Repeat every entry exactly. Do not include the pictures.
--- Given entries Enclosed Below ---
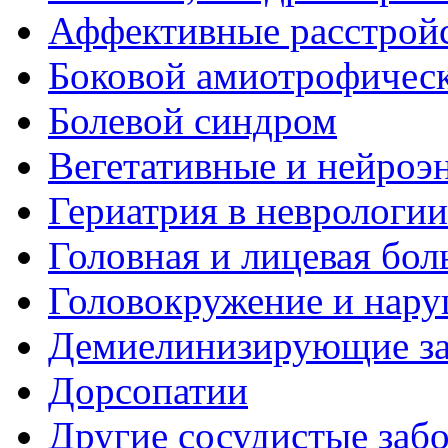
Аффективные расстрой
Боковой амиотрофическ
Болевой синдром
Вегетативные и нейроэ
Гериатрия в неврологии
Головная и лицевая бол
Головокружение и нару
Демиелинизирующие за
Дорсопатии
Другие сосудистые забо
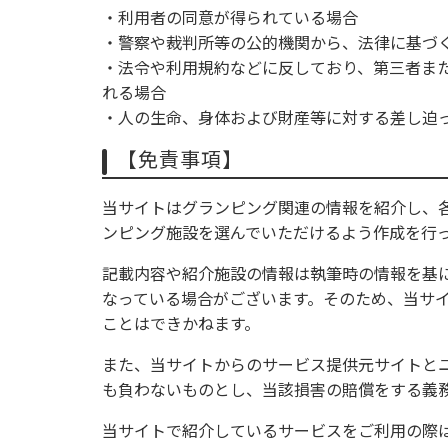
・利用者の同意が得られている場合
・警察や裁判所等の公的機関から、法律に基づ
・法令や利用規約などに反しており、第三者ま
れる場合
・人の生命、身体および財産等に対する差し迫
【免責事項】
当サイトはグランピング関連の情報を紹介し、
ンピング施設を選んでいただけるよう作成を行
記載内容や紹介施設の情報は執筆時の情報を基
なっている場合がございます。そのため、当サ
ことはできかねます。
また、当サイトからのサービス提供元サイトと
も負わないものとし、当該損害の賠償をする義
当サイトで紹介しているサービスをご利用の際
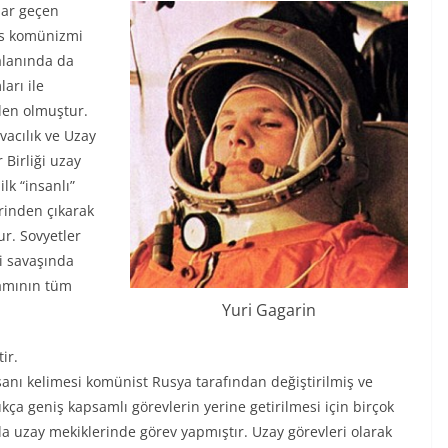
dar geçen
us komünizmi
alanında da
arı ile
den olmuştur.
vacılık ve Uzay
 Birliği uzay
lk “insanlı”
rinden çıkarak
ur. Sovyetler
ji savaşında
ramının tüm
Yuri Gagarin
ir.
nsanı kelimesi komünist Rusya tarafından değiştirilmiş ve
dukça geniş kapsamlı görevlerin yerine getirilmesi için birçok
a uzay mekiklerinde görev yapmıştır. Uzay görevleri olarak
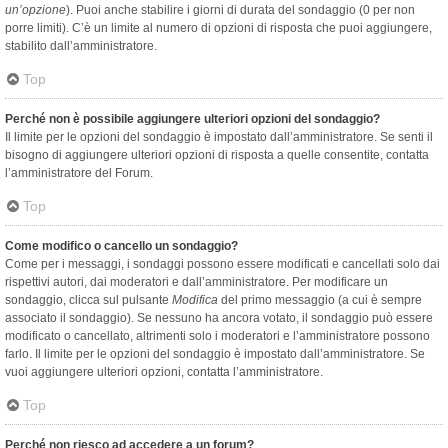
un’opzione
). Puoi anche stabilire i giorni di durata del sondaggio (0 per non
porre limiti). C’è un limite al numero di opzioni di risposta che puoi aggiungere,
stabilito dall’amministratore.
Top
Perché non è possibile aggiungere ulteriori opzioni del sondaggio?
Il limite per le opzioni del sondaggio è impostato dall’amministratore. Se senti il
bisogno di aggiungere ulteriori opzioni di risposta a quelle consentite, contatta
l’amministratore del Forum.
Top
Come modifico o cancello un sondaggio?
Come per i messaggi, i sondaggi possono essere modificati e cancellati solo dai
rispettivi autori, dai moderatori e dall’amministratore. Per modificare un
sondaggio, clicca sul pulsante
Modifica
del primo messaggio (a cui è sempre
associato il sondaggio). Se nessuno ha ancora votato, il sondaggio può essere
modificato o cancellato, altrimenti solo i moderatori e l’amministratore possono
farlo. Il limite per le opzioni del sondaggio è impostato dall’amministratore. Se
vuoi aggiungere ulteriori opzioni, contatta l’amministratore.
Top
Perché non riesco ad accedere a un forum?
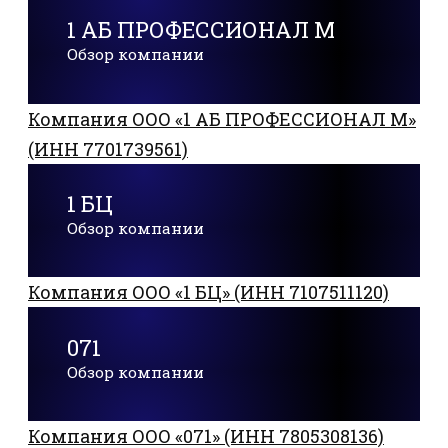
1 АБ ПРОФЕССИОНАЛ М
Обзор компании
Компания ООО «1 АБ ПРОФЕССИОНАЛ М»
(ИНН 7701739561)
1 БЦ
Обзор компании
Компания ООО «1 БЦ» (ИНН 7107511120)
071
Обзор компании
Компания ООО «071» (ИНН 7805308136)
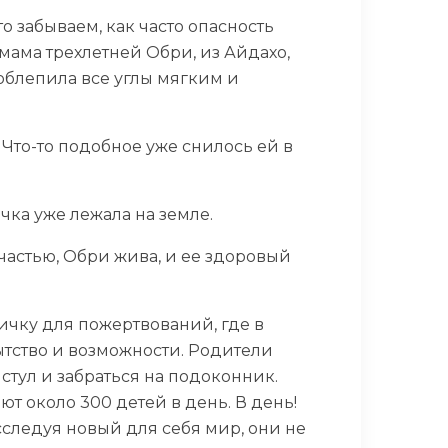
то забываем, как часто опасность
 мама трехлетней Обри, из Айдахо,
облепила все углы мягким и
 Что-то подобное уже снилось ей в
чка уже лежала на земле.
счастью, Обри жива, и ее здоровый
ичку для пожертвований, где в
пытство и возможности. Родители
стул и забраться на подоконник.
т около 300 детей в день. В день!
сследуя новый для себя мир, они не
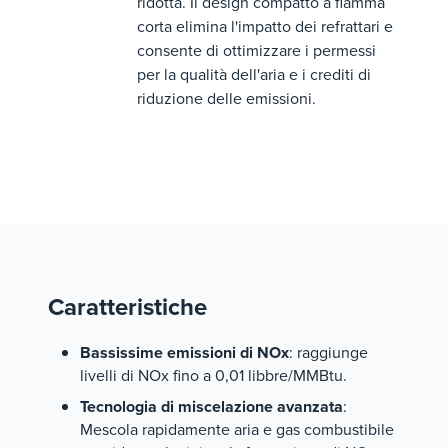
ridotta. Il design compatto a fiamma
corta elimina l'impatto dei refrattari e
consente di ottimizzare i permessi
per la qualità dell'aria e i crediti di
riduzione delle emissioni.
Caratteristiche
Bassissime emissioni di NOx
: raggiunge
livelli di NOx fino a 0,01 libbre/MMBtu.
Tecnologia di miscelazione avanzata
:
Mescola rapidamente aria e gas combustibile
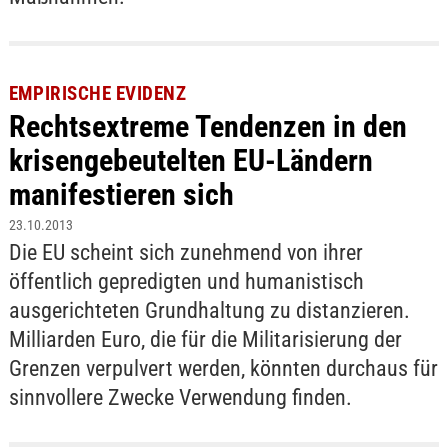
EMPIRISCHE EVIDENZ
Rechtsextreme Tendenzen in den
krisengebeutelten EU-Ländern
manifestieren sich
23.10.2013
Die EU scheint sich zunehmend von ihrer
öffentlich gepredigten und humanistisch
ausgerichteten Grundhaltung zu distanzieren.
Milliarden Euro, die für die Militarisierung der
Grenzen verpulvert werden, könnten durchaus für
sinnvollere Zwecke Verwendung finden.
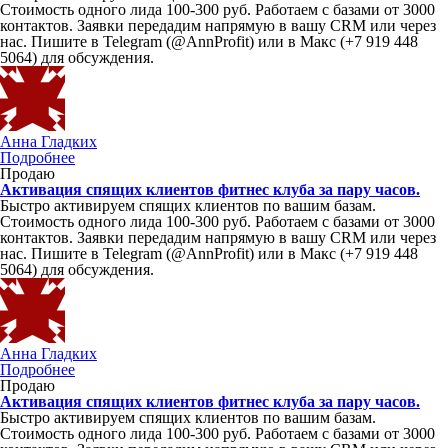
Стоимость одного лида 100-300 руб. Работаем с базами от 3000
контактов. Заявки передадим напрямую в вашу CRM или через
нас. Пишите в Telegram (@AnnProfit) или в Макс (+7 919 448
5064) для обсуждения.
Анна Гладких
Подробнее
Продаю
Активация спящих клиентов фитнес клуба за пару часов.
Быстро активируем спящих клиентов по вашим базам.
Стоимость одного лида 100-300 руб. Работаем с базами от 3000
контактов. Заявки передадим напрямую в вашу CRM или через
нас. Пишите в Telegram (@AnnProfit) или в Макс (+7 919 448
5064) для обсуждения.
Анна Гладких
Подробнее
Продаю
Активация спящих клиентов фитнес клуба за пару часов.
Быстро активируем спящих клиентов по вашим базам.
Стоимость одного лида 100-300 руб. Работаем с базами от 3000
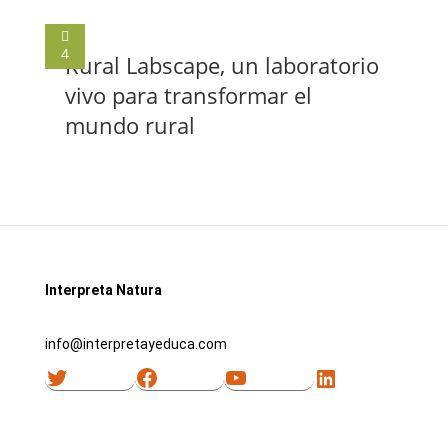
4
Rural Labscape, un laboratorio
vivo para transformar el
mundo rural
Interpreta Natura
info@interpretayeduca.com
Twitter
Facebook
YouTube
LinkedIn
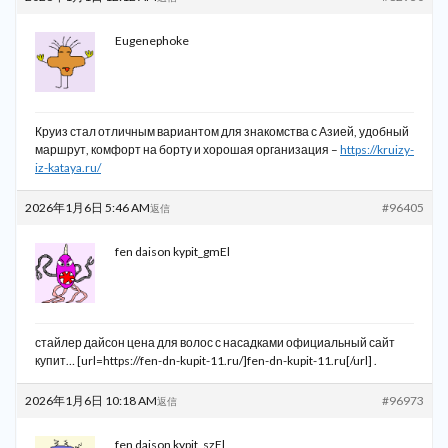
Eugenephoke
Круиз стал отличным вариантом для знакомства с Азией, удобный
маршрут, комфорт на борту и хорошая организация –
https://kruizy-
iz-kataya.ru/
2026年1月6日 5:46 AM
#96405
返信
fen daison kypit_gmEl
стайлер дайсон цена для волос с насадками официальный сайт
купит… [url=https://fen-dn-kupit-11.ru/]fen-dn-kupit-11.ru[/url] .
2026年1月6日 10:18 AM
#96973
返信
fen daison kypit_szEl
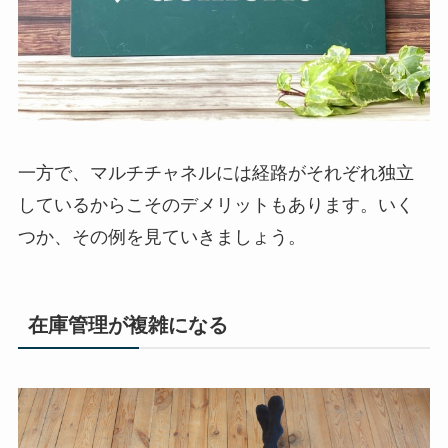
一方で、マルチチャネルには経路がそれぞれ独立
しているからこそのデメリットもあります。いく
つか、その例を見ていきましょう。
在庫管理が複雑になる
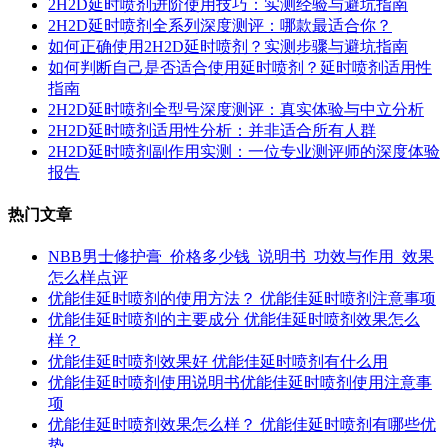
2H2D延时喷剂进阶使用技巧：实测经验与避坑指南
2H2D延时喷剂全系列深度测评：哪款最适合你？
如何正确使用2H2D延时喷剂？实测步骤与避坑指南
如何判断自己是否适合使用延时喷剂？延时喷剂适用性
指南
2H2D延时喷剂全型号深度测评：真实体验与中立分析
2H2D延时喷剂适用性分析：并非适合所有人群
2H2D延时喷剂副作用实测：一位专业测评师的深度体验
报告
热门文章
NBB男士修护膏_价格多少钱_说明书_功效与作用_效果
怎么样点评
优能佳延时喷剂的使用方法？ 优能佳延时喷剂注意事项
优能佳延时喷剂的主要成分 优能佳延时喷剂效果怎么
样？
优能佳延时喷剂效果好 优能佳延时喷剂有什么用
优能佳延时喷剂使用说明书优能佳延时喷剂使用注意事
项
优能佳延时喷剂效果怎么样？ 优能佳延时喷剂有哪些优
势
--- End of Enclosed Given entries ---
■ Response area
Аффективные расстрой
Боковой амиотрофическ
Болевой синдром
Вегетативные и нейроэ
Гериатрия в неврологии
Головная и лицевая бол
Головокружение и нару
Демиелинизирующие за
Дорсопатии
Другие сосудистые забо
・利用者の同意が得られている場合
・警察や裁判所等の公的機関から、法律に基づ
・法令や利用規約などに反しており、第三者ま
れる場合
・人の生命、身体および財産等に対する差し迫
【免責事項】
当サイトはグランピング関連の情報を紹介し、
ンピング施設を選んでいただけるよう作成を行
記載内容や紹介施設の情報は執筆時の情報を基
なっている場合がございます。そのため、当サ
ことはできかねます。
また、当サイトからのサービス提供元サイトと
も負わないものとし、当該損害の賠償をする義
当サイトで紹介しているサービスをご利用の際
dar geçen
us komünizmi
alanında da
arı ile
den olmuştur.
vacılık ve Uzay
 Birliği uzay
lk “insanlı”
rinden çıkarak
ur. Sovyetler
ji savaşında
ramının tüm
Yuri Gagarin
ir.
nsanı kelimesi komünist Rusya tarafından değiştirilmiş ve
dukça geniş kapsamlı görevlerin yerine getirilmesi için birçok
a uzay mekiklerinde görev yapmıştır. Uzay görevleri olarak
un’opzione
). Puoi anche stabilire i giorni di durata del sondaggio (0 per non
porre limiti). C’è un limite al numero di opzioni di risposta che puoi aggiungere,
stabilito dall’amministratore.
Top
Perché non è possibile aggiungere ulteriori opzioni del sondaggio?
Il limite per le opzioni del sondaggio è impostato dall’amministratore. Se senti il
bisogno di aggiungere ulteriori opzioni di risposta a quelle consentite, contatta
l’amministratore del Forum.
Top
Come modifico o cancello un sondaggio?
Come per i messaggi, i sondaggi possono essere modificati e cancellati solo dai
rispettivi autori, dai moderatori e dall’amministratore. Per modificare un
sondaggio, clicca sul pulsante
Modifica
del primo messaggio (a cui è sempre
associato il sondaggio). Se nessuno ha ancora votato, il sondaggio può essere
modificato o cancellato, altrimenti solo i moderatori e l’amministratore possono
farlo. Il limite per le opzioni del sondaggio è impostato dall’amministratore. Se
vuoi aggiungere ulteriori opzioni, contatta l’amministratore.
Top
Perché non riesco ad accedere a un forum?
1 АБ ПРОФЕССИОНАЛ М
Обзор компании
Компания ООО «1 АБ ПРОФЕССИОНАЛ М»
(ИНН 7701739561)
1 БЦ
Обзор компании
Компания ООО «1 БЦ» (ИНН 7107511120)
071
Обзор компании
Компания ООО «071» (ИНН 7805308136)
то забываем, как часто опасность
 мама трехлетней Обри, из Айдахо,
облепила все углы мягким и
 Что-то подобное уже снилось ей в
чка уже лежала на земле.
счастью, Обри жива, и ее здоровый
ичку для пожертвований, где в
пытство и возможности. Родители
стул и забраться на подоконник.
т около 300 детей в день. В день!
сследуя новый для себя мир, они не
ridotta. Il design compatto a fiamma
corta elimina l'impatto dei refrattari e
consente di ottimizzare i permessi
per la qualità dell'aria e i crediti di
riduzione delle emissioni.
Caratteristiche
Bassissime emissioni di NOx
: raggiunge
livelli di NOx fino a 0,01 libbre/MMBtu.
Tecnologia di miscelazione avanzata
:
Mescola rapidamente aria e gas combustibile
EMPIRISCHE EVIDENZ
Rechtsextreme Tendenzen in den
krisengebeutelten EU-Ländern
manifestieren sich
23.10.2013
Die EU scheint sich zunehmend von ihrer
öffentlich gepredigten und humanistisch
ausgerichteten Grundhaltung zu distanzieren.
Milliarden Euro, die für die Militarisierung der
Grenzen verpulvert werden, könnten durchaus für
sinnvollere Zwecke Verwendung finden.
Стоимость одного лида 100-300 руб. Работаем с базами от 3000
контактов. Заявки передадим напрямую в вашу CRM или через
нас. Пишите в Telegram (@AnnProfit) или в Макс (+7 919 448
5064) для обсуждения.
Анна Гладких
Подробнее
Продаю
Активация спящих клиентов фитнес клуба за пару часов.
Быстро активируем спящих клиентов по вашим базам.
Стоимость одного лида 100-300 руб. Работаем с базами от 3000
контактов. Заявки передадим напрямую в вашу CRM или через
нас. Пишите в Telegram (@AnnProfit) или в Макс (+7 919 448
5064) для обсуждения.
Анна Гладких
Подробнее
Продаю
Активация спящих клиентов фитнес клуба за пару часов.
Быстро активируем спящих клиентов по вашим базам.
Стоимость одного лида 100-300 руб. Работаем с базами от 3000
4
Rural Labscape, un laboratorio
vivo para transformar el
mundo rural
Interpreta Natura
info@interpretayeduca.com
Twitter
Facebook
YouTube
LinkedIn
Eugenephoke
Круиз стал отличным вариантом для знакомства с Азией, удобный
маршрут, комфорт на борту и хорошая организация –
https://kruizy-
iz-kataya.ru/
2026年1月6日 5:46 AM
#96405
返信
fen daison kypit_gmEl
стайлер дайсон цена для волос с насадками официальный сайт
купит… [url=https://fen-dn-kupit-11.ru/]fen-dn-kupit-11.ru[/url] .
2026年1月6日 10:18 AM
#96973
返信
fen daison kypit_szEl
一方で、マルチチャネルには経路がそれぞれ独立
しているからこそのデメリットもあります。いく
つか、その例を見ていきましょう。
在庫管理が複雑になる
2H2D延时喷剂进阶使用技巧：实测经验与避坑指南
2H2D延时喷剂全系列深度测评：哪款最适合你？
如何正确使用2H2D延时喷剂？实测步骤与避坑指南
如何判断自己是否适合使用延时喷剂？延时喷剂适用性
指南
2H2D延时喷剂全型号深度测评：真实体验与中立分析
2H2D延时喷剂适用性分析：并非适合所有人群
2H2D延时喷剂副作用实测：一位专业测评师的深度体验
报告
热门文章
NBB男士修护膏_价格多少钱_说明书_功效与作用_效果
怎么样点评
优能佳延时喷剂的使用方法？ 优能佳延时喷剂注意事项
优能佳延时喷剂的主要成分 优能佳延时喷剂效果怎么
样？
优能佳延时喷剂效果好 优能佳延时喷剂有什么用
优能佳延时喷剂使用说明书优能佳延时喷剂使用注意事
项
优能佳延时喷剂效果怎么样？ 优能佳延时喷剂有哪些优
势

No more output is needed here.